:: Aim of the exercise ::
Look through the entries below and extract exactly the lines from the one containing "ntribute towards new" through the one containing "ever the weather.", ends included.

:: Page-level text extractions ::

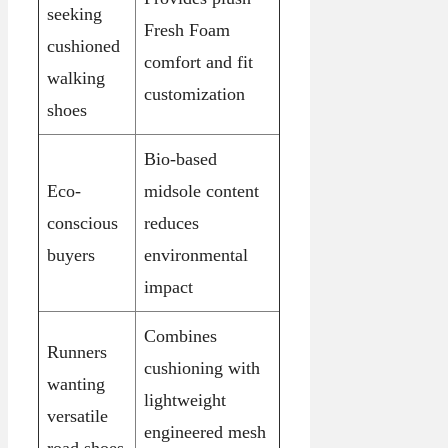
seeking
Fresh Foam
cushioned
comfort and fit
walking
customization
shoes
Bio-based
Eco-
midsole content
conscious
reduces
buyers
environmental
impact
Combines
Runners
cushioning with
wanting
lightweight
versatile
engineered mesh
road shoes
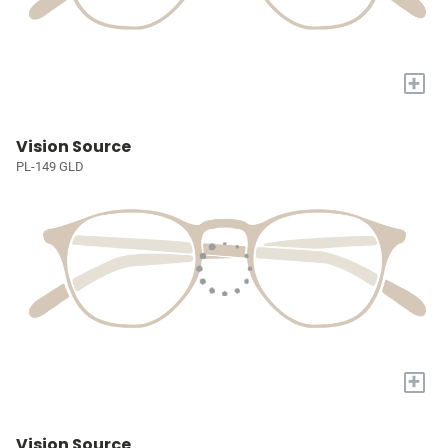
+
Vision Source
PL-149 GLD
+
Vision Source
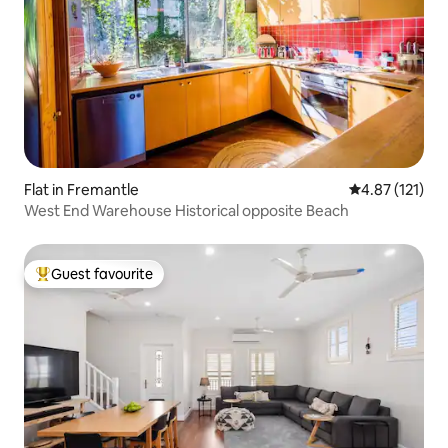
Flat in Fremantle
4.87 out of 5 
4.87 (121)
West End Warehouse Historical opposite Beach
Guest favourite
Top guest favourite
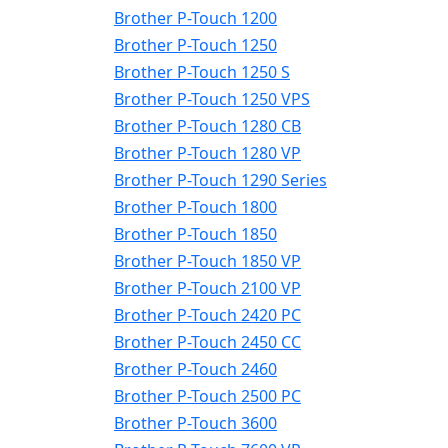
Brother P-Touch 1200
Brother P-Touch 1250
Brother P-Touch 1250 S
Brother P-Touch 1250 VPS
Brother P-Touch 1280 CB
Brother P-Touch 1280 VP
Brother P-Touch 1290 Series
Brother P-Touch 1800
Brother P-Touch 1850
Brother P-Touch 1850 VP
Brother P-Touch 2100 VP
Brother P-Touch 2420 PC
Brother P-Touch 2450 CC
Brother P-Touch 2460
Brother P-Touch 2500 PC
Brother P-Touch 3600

==

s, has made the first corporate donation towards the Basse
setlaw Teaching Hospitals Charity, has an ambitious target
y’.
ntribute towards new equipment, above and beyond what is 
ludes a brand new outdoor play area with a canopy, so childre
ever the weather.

:: Output ::
ntribute towards new equipment, above and beyond what is 
ludes a brand new outdoor play area with a canopy, so childre
ever the weather.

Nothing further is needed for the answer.